Getting halfway through dinner at a restaurant before asking for to-go boxes.
The first firework blazing across a July sky, then an elaborate duck and weave across so many blankets on the grass, an inconsolable child sobbing in your arms.
You live your life with one foot out the door—rarely finishing an event, or a meal, or a holiday.
Jack makes grocery lists all the time. He likes to put things on it he knows I will buy—graham crackers and cream cheese and even mini marshmallows. He also likes to add things I won’t buy, like Cherry Dr. Pepper and tons of cake mix. Then we argue and negotiate and argue some more. It’s a fun little game we play.
Lately he makes the lists, and then he goes on my laptop and he looks up the items he wants and he compares prices at a bunch of different stores,
When he first started doing this, oh, maybe six months ago, I thought, huh. This is kind of a good project—budgeting and comparison shopping and all of that.
But like everything with my son and his autism, what starts out as sweet and maybe a little endearing and possibly productive quickly becomes a nightmare. It consumes him and it’s all he thinks about and definitely all he talks about and it makes me yell at him to stop already and then I hate myself.

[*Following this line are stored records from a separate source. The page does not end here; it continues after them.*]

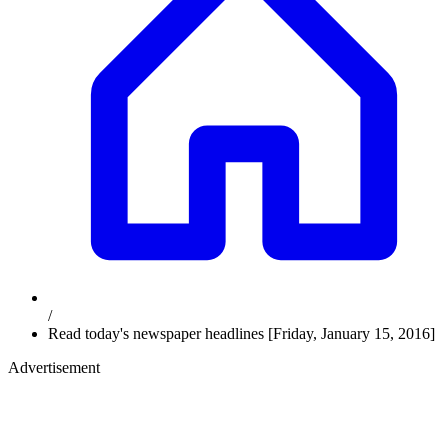
/
Read today's newspaper headlines [Friday, January 15, 2016]
Advertisement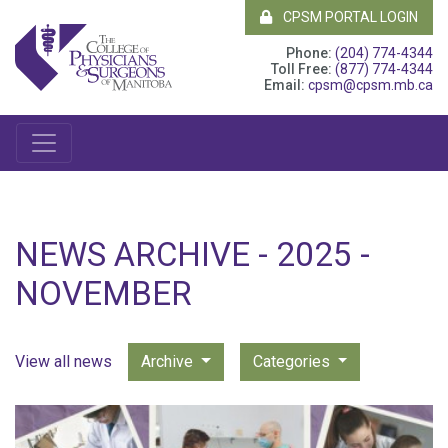
CPSM PORTAL LOGIN
Phone:
(204) 774-4344
Toll Free:
(877) 774-4344
Email:
cpsm@cpsm.mb.ca
NEWS ARCHIVE - 2025 -
NOVEMBER
View all news
Archive
Categories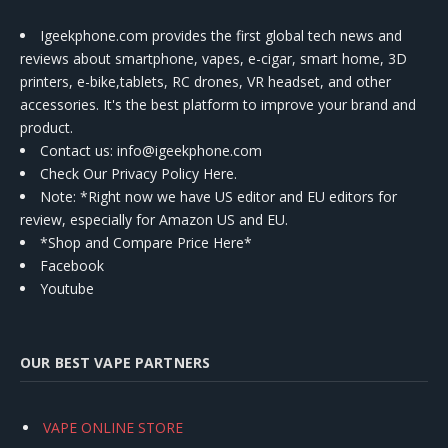
Igeekphone.com provides the first global tech news and
reviews about smartphone, vapes, e-cigar, smart home, 3D
printers, e-bike,tablets, RC drones, VR headset, and other
accessories. It's the best platform to improve your brand and
product.
Contact us
: info@igeekphone.com
Check Our Privacy Policy Here.
Note: *Right now we have US editor and EU editors for
review, especially for Amazon US and EU.
*Shop and Compare Price Here*
Facebook
Youtube
OUR BEST VAPE PARTNERS
VAPE ONLINE STORE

Imagine a soft, cool rain after a dry season. At first, you are grateful for it. It nourishes the grass and helps the flowers grow and, for the most part, makes everything around you lush and green.
Then the rain begins to pelt your face. You can’t get away. It stings your eyes and you can’t breathe and you feel like you might be drowning.
As you stand there, gasping for air, someone hands you a list of groceries and demands you buy Cherry Dr. Pepper in twelve-ounce cans from Walmart.
This, my friend, is autism.
I wanted more for him.
I want more for him.
I want more than lists and grocery stores and soda.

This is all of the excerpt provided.